▸ **Instructions to follow**: Nothing in the entries may change when you repeat them, and no images may appear.

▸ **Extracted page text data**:
╭──
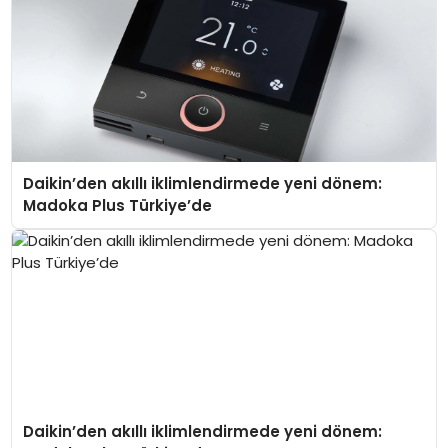
Daikin’den akıllı iklimlendirmede yeni dönem:
Madoka Plus Türkiye’de
Daikin’den akıllı iklimlendirmede yeni dönem:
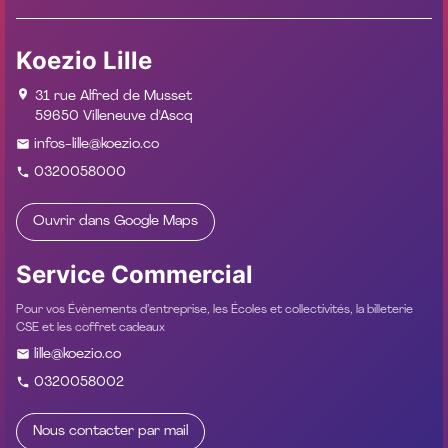
Koezio Lille
31 rue Alfred de Musset
59650 Villeneuve d'Ascq
infos-lille@koezio.co
0320058000
Ouvrir dans Google Maps
Service Commercial
Pour vos Évènements d’entreprise, les Écoles et collectivités, la billeterie
CSE et les coffret cadeaux
lille@koezio.co
0320058002
Nous contacter par mail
╰──
▸ **Your response**:
Daikin’den akıllı iklimlendirmede yeni dönem:
Madoka Plus Türkiye’de
Daikin’den akıllı iklimlendirmede yeni dönem:
Koezio Lille
31 rue Alfred de Musset
59650 Villeneuve d'Ascq
infos-lille@koezio.co
0320058000
Ouvrir dans Google Maps
Service Commercial
Pour vos Évènements d’entreprise, les Écoles et collectivités, la billeterie
CSE et les coffret cadeaux
lille@koezio.co
0320058002
Nous contacter par mail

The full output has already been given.